How much does a cup of flour weigh?  It’s an important question if you want to be able to convert American recipes over to the metric system or if you want to break down a recipe to see the ratios of different ingredients.  Knowing the answer can also help you more easily scale recipes up or down.

If you do a Google search, you may find yourself on the Instructables page that says that a cup of all-purpose flour weighs 120 grams.  Allrecipes says one cup of flour is 128 grams.  Joy of Baking weighs in, calling one cup of flour 130 grams.   Why is there a discrepancy, what number should you be using, and does it matter at all?  I weighed 192 cups of flour to figure out how much a cup of flour weighs!

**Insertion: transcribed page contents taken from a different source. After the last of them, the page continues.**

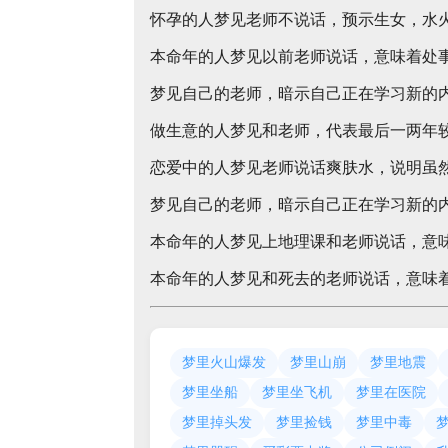
怀孕的人梦见老师不说话，预示生女，水
本命年的人梦见以前老师说话，意味着处
梦见自己的老师，暗示自己正在学习新的
做生意的人梦见和老师，代表最后一两年
恋爱中的人梦见老师说话爽肤水，说明虽
梦见自己的老师，暗示自己正在学习新的
本命年的人梦见上地理课和老师说话，意
本命年的人梦见和死去的老师说话，意味
梦里火山爆发
梦里山崩
梦里地震
梦里坐船
梦里坐飞机
梦里在医院
梦里掉头发
梦里捡钱
梦里中毒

I decided to look at three different factors that could cause weight variation: the method of getting the flour into the measuring cup, the brand of flour, and the type of measuring cup.

This is a long post, so grab a drink and get ready.  First, I share my findings.  Then, I tackle the important issue of whether  the difference in weight matters.  At the end, I summarize all of my conclusions (skip to that section if you are short on time).

The Dip Versus The Scoop

There are two main ways that people fill their measuring cups.

Dipping measuring cup

I’m calling the first method “The Dip”.  This is where you dip your measuring cup right into the bag or jar of flour.

Scooping flour

The second method is “The Scoop”.  In this method, you use a scoop to pour flour from the bag or jar into your measuring cup.

Leveling flour

In both methods, it’s important to level off the top of the measuring cup after it is full.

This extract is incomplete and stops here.